• WORK TO COMPLETE: You are asked to filter the data below and copy every line holding "Milano".

• INPUT:
####################
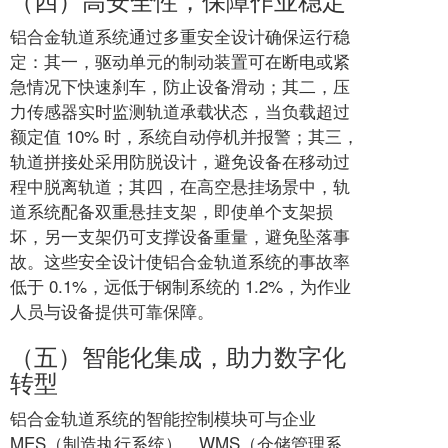
铝合金轨道系统通过多重安全设计确保运行稳
定：其一，驱动单元的制动装置可在断电或紧
急情况下快速刹车，防止设备滑动；其二，压
力传感器实时监测轨道承载状态，当负载超过
额定值 10% 时，系统自动停机并报警；其三，
轨道拼接处采用防脱设计，避免设备在移动过
程中脱离轨道；其四，在高空悬挂场景中，轨
道系统配备双重悬挂支架，即使单个支架损
坏，另一支架仍可支撑设备重量，避免坠落事
故。这些安全设计使铝合金轨道系统的事故率
低于 0.1%，远低于钢制系统的 1.2%，为作业
人员与设备提供可靠保障。
（五）智能化集成，助力数字化
转型
铝合金轨道系统的智能控制模块可与企业
MES（制造执行系统）、WMS（仓储管理系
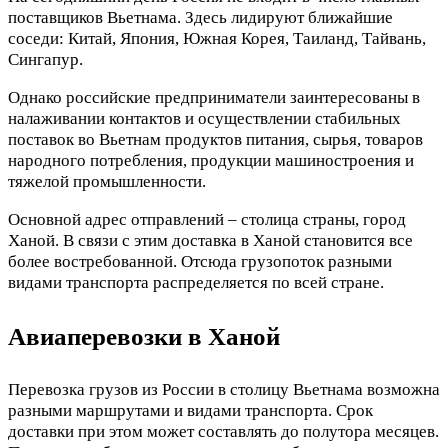
поставщиков Вьетнама. Здесь лидируют ближайшие
соседи: Китай, Япония, Южная Корея, Таиланд, Тайвань,
Сингапур.
Однако российские предприниматели заинтересованы в
налаживании контактов и осуществлении стабильных
поставок во Вьетнам продуктов питания, сырья, товаров
народного потребления, продукции машиностроения и
тяжелой промышленности.
Основной адрес отправлений – столица страны, город
Ханой. В связи с этим доставка в Ханой становится все
более востребованной. Отсюда грузопоток разными
видами транспорта распределяется по всей стране.
Авиаперевозки в Ханой
Перевозка грузов из России в столицу Вьетнама возможна
разными маршрутами и видами транспорта. Срок
доставки при этом может составлять до полутора месяцев.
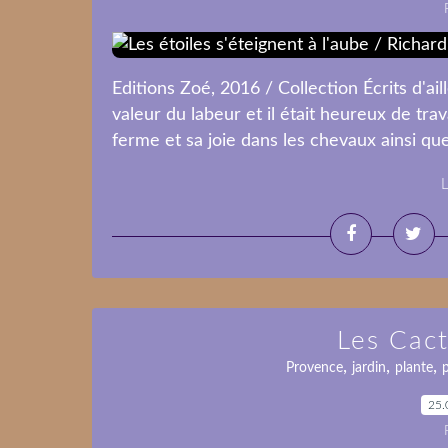
Editions Zoé, 2016 / Collection Écrits d'ail
valeur du labeur et il était heureux de trava
ferme et sa joie dans les chevaux ainsi que
L
Les Cact
,
,
,
Provence
jardin
plante
p
25.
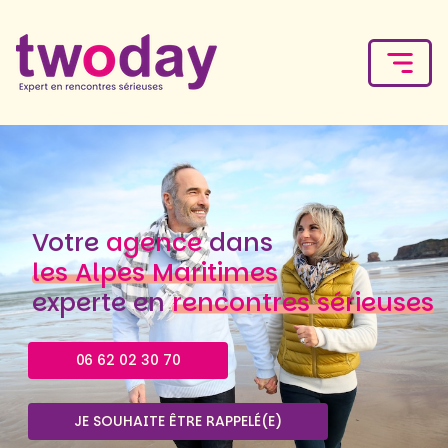
Votre
agence
dans
les Alpes Maritimes
experte en
rencontres sérieuses
06 62 02 30 70
JE SOUHAITE ÊTRE RAPPELÉ(E)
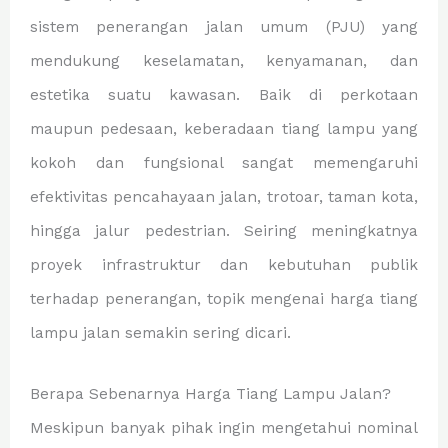
sistem penerangan jalan umum (PJU) yang
mendukung keselamatan, kenyamanan, dan
estetika suatu kawasan. Baik di perkotaan
maupun pedesaan, keberadaan tiang lampu yang
kokoh dan fungsional sangat memengaruhi
efektivitas pencahayaan jalan, trotoar, taman kota,
hingga jalur pedestrian. Seiring meningkatnya
proyek infrastruktur dan kebutuhan publik
terhadap penerangan, topik mengenai harga tiang
lampu jalan semakin sering dicari.
Berapa Sebenarnya Harga Tiang Lampu Jalan?
Meskipun banyak pihak ingin mengetahui nominal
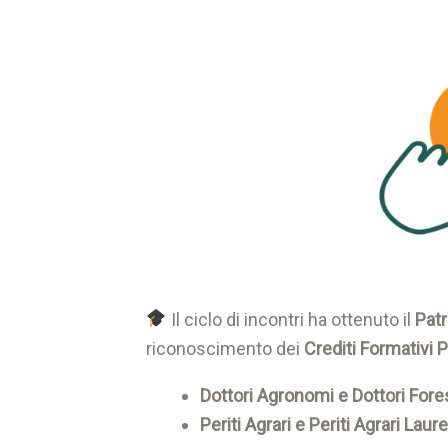
Il ciclo di incontri ha ottenuto il
Pat
riconoscimento dei
Crediti Formativi 
Dottori Agronomi e Dottori Fores
Periti Agrari e Periti Agrari Laure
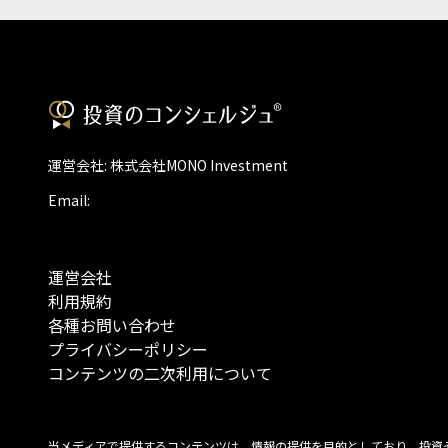
運営会社: 株式会社MONO Investment
Email:
運営会社
利用規約
各種お問い合わせ
プライバシーポリシー
コンテンツの二次利用について
当メディアで提供するコンテンツは、情報の提供を目的としており、投資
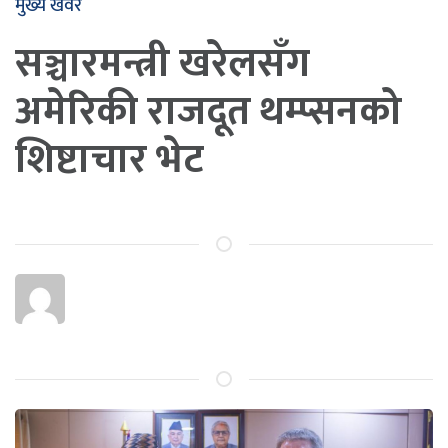
मुख्य खवर
सञ्चारमन्त्री खरेलसँग
अमेरिकी राजदूत थम्प्सनको
शिष्टाचार भेट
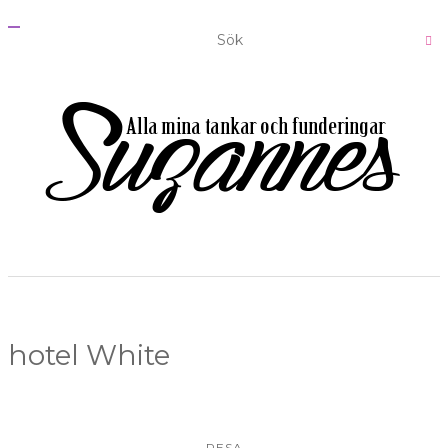
S
L
Å
P
Å
/
A
V
N
A
V
I
G
E
R
I
N
G
hotel White
RESA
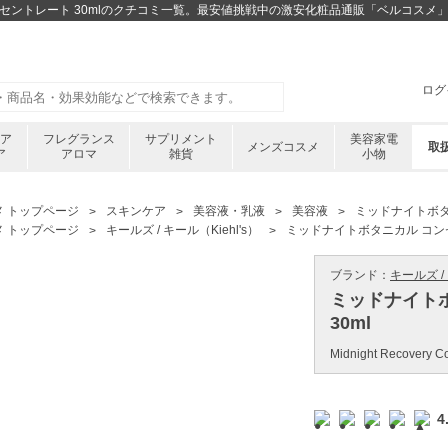
コンセントレート 30mlのクチコミ一覧。最安値挑戦中の激安化粧品通販「ベルコスメ
ログ
ケア
フレグランス
サプリメント
美容家電
メンズコスメ
取
ア
アロマ
雑貨
小物
メ トップページ
スキンケア
美容液・乳液
美容液
ミッドナイトボタ
メ トップページ
キールズ / キール（Kiehl's）
ミッドナイトボタニカル コンセ
ブランド：
キールズ / 
ミッドナイト
30ml
Midnight Recovery C
4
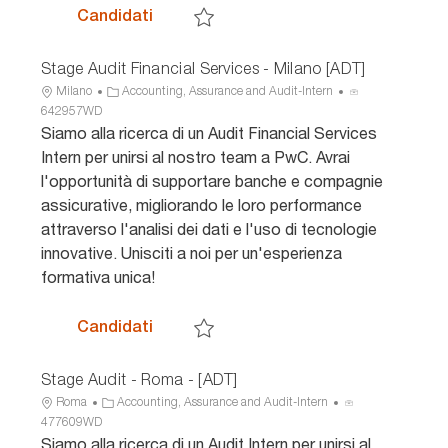
i
c
Stage Audit - Milano [ADT]
Candidati
a
i
Salva Stage Audit - Milano [ADT] 607354WD
o
Stage Audit Financial Services - Milano [ADT]
U
C
I
Milano
Accounting, Assurance and Audit-Intern
b
a
D
642957WD
i
t
a
Siamo alla ricerca di un Audit Financial Services
c
e
n
Intern per unirsi al nostro team a PwC. Avrai
a
g
n
l'opportunità di supportare banche e compagnie
z
o
u
assicurative, migliorando le loro performance
i
r
n
attraverso l'analisi dei dati e l'uso di tecnologie
o
i
c
n
a
i
innovative. Unisciti a noi per un'esperienza
e
o
formativa unica!
Stage Audit Financial Services - Mila
Candidati
Salva Stage Audit Financial Services - Mil
Stage Audit - Roma - [ADT]
U
C
I
Roma
Accounting, Assurance and Audit-Intern
b
a
D
477609WD
i
t
a
Siamo alla ricerca di un Audit Intern per unirsi al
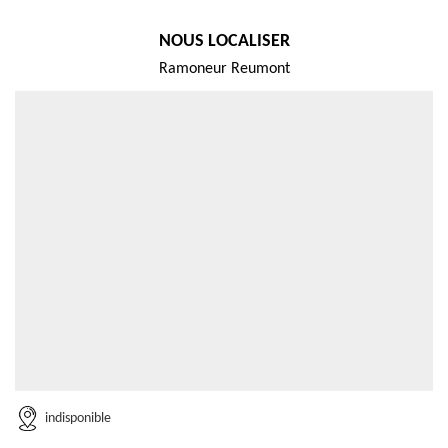
NOUS LOCALISER
Ramoneur Reumont
indisponible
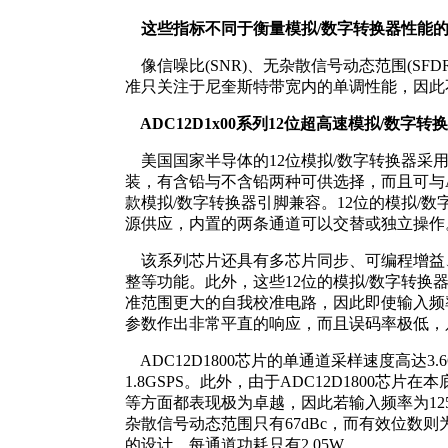
这些指标不同于衡量模拟/数字转换器性能的
像信噪比(SNR)、无杂散信号动态范围(SFDR
准只关注于尼奎斯特带宽内的单调性能，因此
ADC12D1x00系列12位超高速模拟/数字转
美国国家半导体的12位模拟/数字转换器采用散
装，有含铅与不含铅两种可供选择，而且可与ADC10
款模拟/数字转换器引脚兼容。12位的模拟/数
源供应，内置的两条通道可以交替或独立操作
该系列芯片还具有多芯片同步、可编程增益
整等功能。此外，这些12位的模拟/数字转换
准范围更大的自我校准电路，因此即使输入频率
参数作出非常平直的响应，而且误码率极低，只有
ADC12D1800芯片的单通道采样速度高达3.
1.8GSPS。此外，由于ADC12D1800芯片
等方面都表现极为卓越，因此若输入频率为125M
杂散信号动态范围只有67dBc，而有效位数则
的设计，每通道功耗只有2.05W。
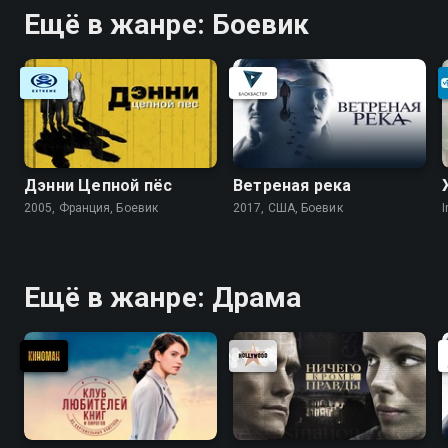
Ещё в жанре: Боевик
Дэнни Цепной пёс
Ветреная река
2005, Франция, Боевик
2017, США, Боевик
I
Ещё в жанре: Драма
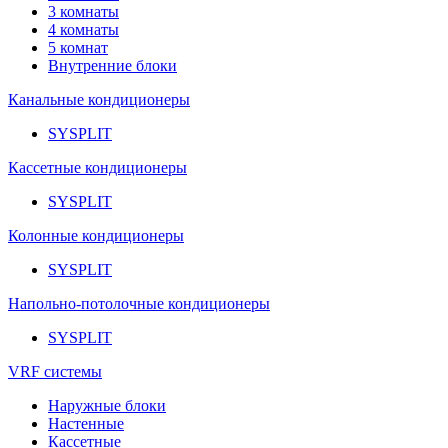
3 комнаты
4 комнаты
5 комнат
Внутренние блоки
Канальные кондиционеры
SYSPLIT
Кассетные кондиционеры
SYSPLIT
Колонные кондиционеры
SYSPLIT
Напольно-потолочные кондиционеры
SYSPLIT
VRF системы
Наружные блоки
Настенные
Кассетные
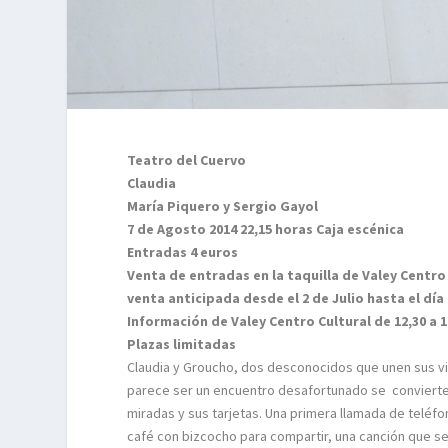
Teatro del Cuervo
Claudia
María Piquero y Sergio Gayol
7 de Agosto 2014 22,15 horas Caja escénica
Entradas 4 euros
Venta de entradas en la taquilla de Valey Centro
venta anticipada desde el 2 de Julio hasta el dí
Información de Valey Centro Cultural de 12,30 a 14
Plazas limitadas
Claudia y Groucho, dos desconocidos que unen sus vid
parece ser un encuentro desafortunado se convierte e
miradas y sus tarjetas. Una primera llamada de teléf
café con bizcocho para compartir, una canción que s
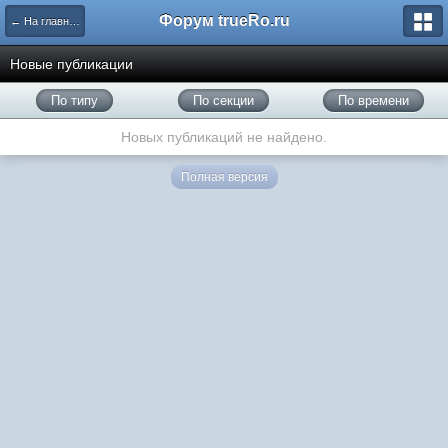
Форум trueRo.ru
← На главную
Новые публикации
По типу
По секции
По времени
Новых публикаций не найдено.
Полная версия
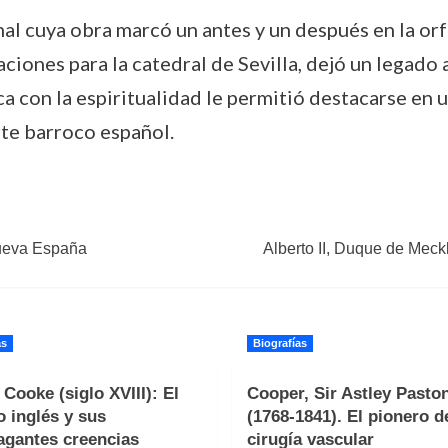
al cuya obra marcó un antes y un después en la orfe
aciones para la catedral de Sevilla, dejó un legado
ica con la espiritualidad le permitió destacarse en
rte barroco español.
Nueva España
Alberto II, Duque de Meck
as
Biografías
Cooke (siglo XVIII): El
Cooper, Sir Astley Pasto
o inglés y sus
(1768-1841). El pionero d
agantes creencias
cirugía vascular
####################
• ANSWER TO THE PROBLEM:
Stage Audit - Milano [ADT]
Salva Stage Audit - Milano [ADT] 607354WD
Stage Audit Financial Services - Milano [ADT]
Milano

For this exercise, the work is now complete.